Beaver County itself doesn’t have any military installations, the closest one is the 911th Airlift Wing Air Force reserve station in Allegheny County. The AREAID appears to be the unique feature identifier in this and other layers, so after locating the AREAID for the 911th, we can filter the layer and map the station relative to Beaver County:

afrc_911 <- sf %>%
  filter(
    AREAID == '1102202009432'
    )

afrc_911 %>%
  ggplot() +
  geom_sf(
    fill = "#1fffb4",
    size = .25
    ) +
  geom_sf(
    data = bc,
    fill = "#c7c1b3",
    alpha = .3
    ) +
  coord_sf(
    datum = sf::st_crs(4326)
    ) +
  labs(title = "911th Reserve Station Relative to Beaver County")

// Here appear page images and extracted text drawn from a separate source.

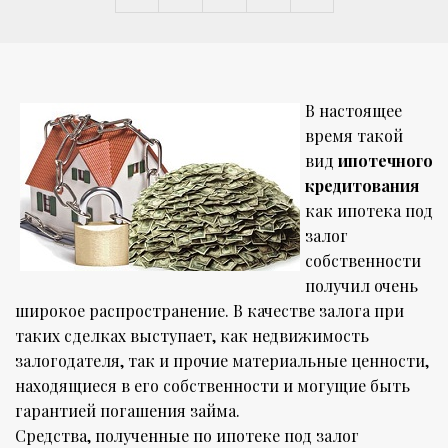
В настоящее
время такой
вид
ипотечного
кредитования
как ипотека под
залог
собственности
получил очень
широкое распространение. В качестве залога при
таких сделках выступает, как недвижимость
залогодателя, так и прочие материальные ценности,
находящиеся в его собственности и могущие быть
гарантией погашения займа.
Средства, полученные по ипотеке под залог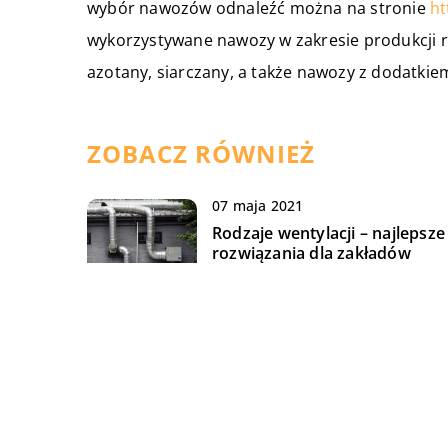
wybór nawozów odnaleźć można na stronie
ht
wykorzystywane nawozy w zakresie produkcji r
azotany, siarczany, a także nawozy z dodatkie
ZOBACZ RÓWNIEŻ
07 maja 2021
Rodzaje wentylacji – najlepsze
rozwiązania dla zakładów
przemysłowych
02 sierpnia 2022
Czy łatwo jest zostać
profesjonalnym fotografem i j
to zrobić?
28 września 2020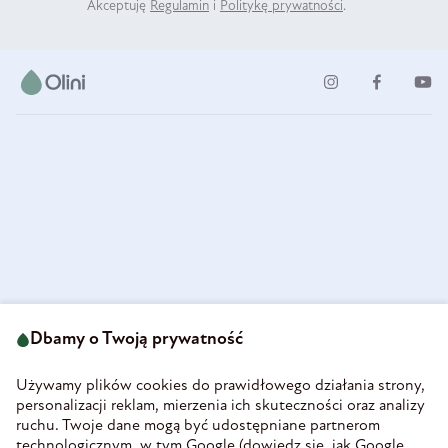
Akceptuję
Regulamin
i
Politykę prywatności
.
ul. Strzegomska 49
693 222 687
58-160 Świebodzice
Dbamy o Twoją prywatność
sklep@olini.pl
Polska
NIP 8860027066
Używamy plików cookies do prawidłowego działania strony,
REGON 890213034
personalizacji reklam, mierzenia ich skuteczności oraz analizy
ruchu. Twoje dane mogą być udostępniane partnerom
INFORMACJE
technologicznym, w tym Google (
dowiedz się, jak Google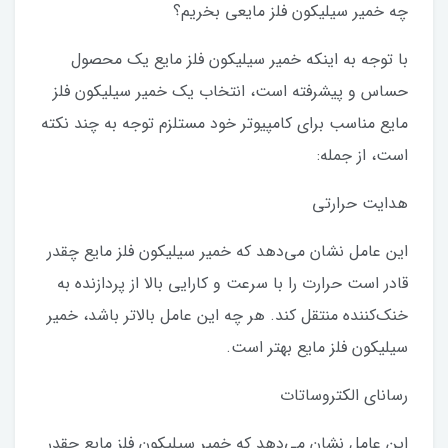
چه خمیر سیلیکون فلز مایعی بخریم؟
با توجه به اینکه خمیر سیلیکون فلز مایع یک محصول
حساس و پیشرفته است، انتخاب یک خمیر سیلیکون فلز
مایع مناسب برای کامپیوتر خود مستلزم توجه به چند نکته
است، از جمله:
هدایت حرارتی
این عامل نشان می‌دهد که خمیر سیلیکون فلز مایع چقدر
قادر است حرارت را با سرعت و کارایی بالا از پردازنده به
خنک‌کننده منتقل کند. هر چه این عامل بالاتر باشد، خمیر
سیلیکون فلز مایع بهتر است.
رسانای الکتروساتات
این عامل نشان می‌دهد که خمیر سیلیکون فلز مایع چقدر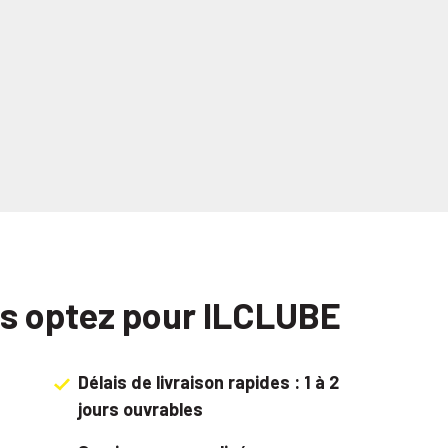
us optez pour ILCLUBE
Délais de livraison rapides : 1 à 2
jours ouvrables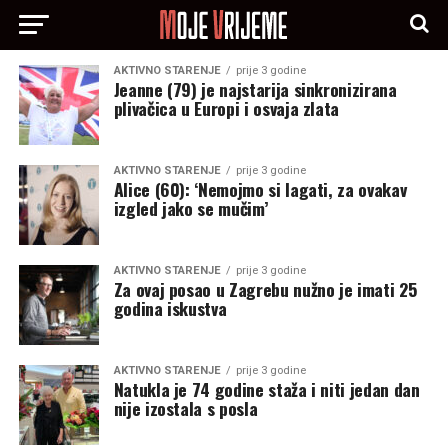
AKTIVNO STARENJE
prije 3 godine
Jeanne (79) je najstarija sinkronizirana
plivačica u Europi i osvaja zlata
AKTIVNO STARENJE
prije 3 godine
Alice (60): ‘Nemojmo si lagati, za ovakav
izgled jako se mučim’
AKTIVNO STARENJE
prije 3 godine
Za ovaj posao u Zagrebu nužno je imati 25
godina iskustva
AKTIVNO STARENJE
prije 3 godine
Natukla je 74 godine staža i niti jedan dan
nije izostala s posla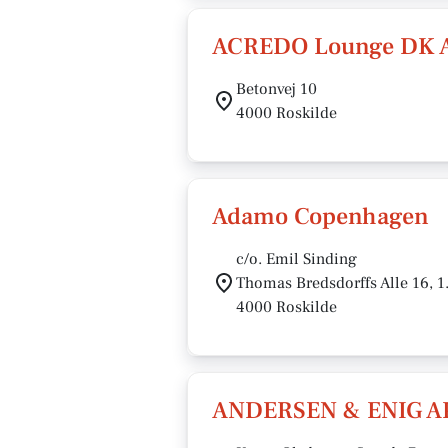
ACREDO Lounge DK 
Betonvej 10
4000 Roskilde
Adamo Copenhagen
c/o. Emil Sinding
Thomas Bredsdorffs Alle 16, 
4000 Roskilde
ANDERSEN & ENIG A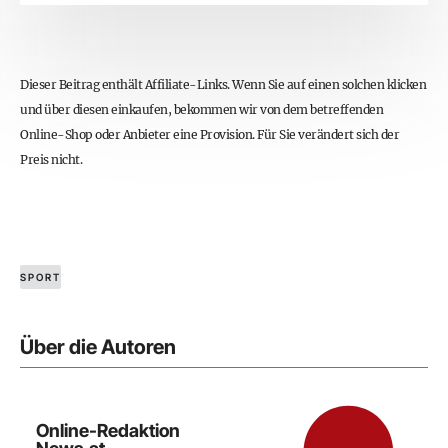
Dieser Beitrag enthält Affiliate-Links. Wenn Sie auf einen solchen klicken
und über diesen einkaufen, bekommen wir von dem betreffenden
Online-Shop oder Anbieter eine Provision. Für Sie verändert sich der
Preis nicht.
SPORT
Über die Autoren
Online-Redaktion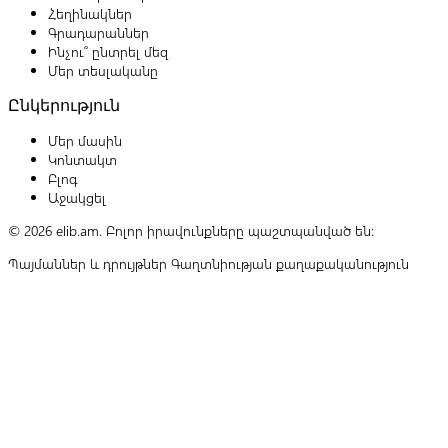
Հեղինակներ
Գրադարաններ
Ինչու՞ ընտրել մեզ
Մեր տեսլականը
Ընկերություն
Մեր մասին
Կոնտակտ
Բլոգ
Աջակցել
© 2026 elib.am. Բոլոր իրավունքները պաշտպանված են:
Պայմաններ և դրույթներ
Գաղտնիության քաղաքականություն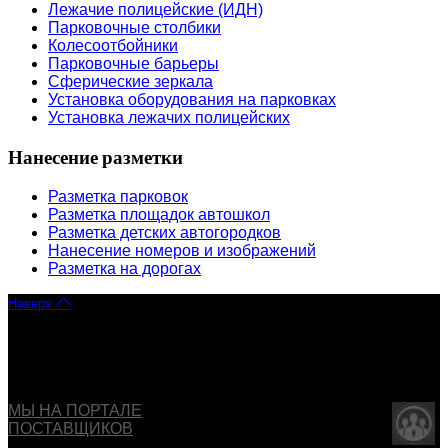
Лежачие полицейские (ИДН)
Парковочные столбики
Колесоотбойники
Парковочные барьеры
Сферические зеркала
Установка оборудования на парковках
Установка лежачих полицейских
Нанесение разметки
Разметка парковок
Разметка площадок автошкол
Разметка детских автогородков
Нанесение номеров и изображений
Разметка на дорогах
Наверх
Copyright © 2013 - 2026 ООО "ОБДД". Все права
защищены
МЫ НА ПОРТАЛЕ
ПОСТАВЩИКОВ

Plotting is more difficult when dealing with rails since the railway layer is a large collection of lines and it would be a great deal of work to identify the unique AREAID for each rail line running through Beaver County. For this layer, I think the best approach is to set geographic boundaries in ggplot’s coord_sf() function:

sf %>%
  ggplot() +
  geom_sf(
    data = bc,
    color = "#239b56",
    fill = "#239b56",
    alpha = .1
    ) +
  geom_sf(
    color = "#000000",
    size = .2,
    alpha = 1
    ) +
  coord_sf(
    xlim = c(-80.52, -80.15),
    ylim = c(40.47, 40.86),
    datum = sf::st_crs(4326)
  ) +
  labs(
    title = "Rail Network in Beaver County"
  )

We would tighten up the visual appeal of this map if it was intended for publication, but for rough demonstration purposes this is sufficient.

Looking at the plot itself, I see several breaks in the continuity of the lines, which is not something that railway operators usually do intentionally. To confirm whether it’s an error, I looked at the data a little closer using plotly, and I believe the breaks represent a gap in the data rather than in the way ggplot2 rendered the lines.

Perhaps the gaps are present in old lines that are not in operation, but they are included for administrative reasons. If this were a relevant aspect of the analysis, I would investigate closer.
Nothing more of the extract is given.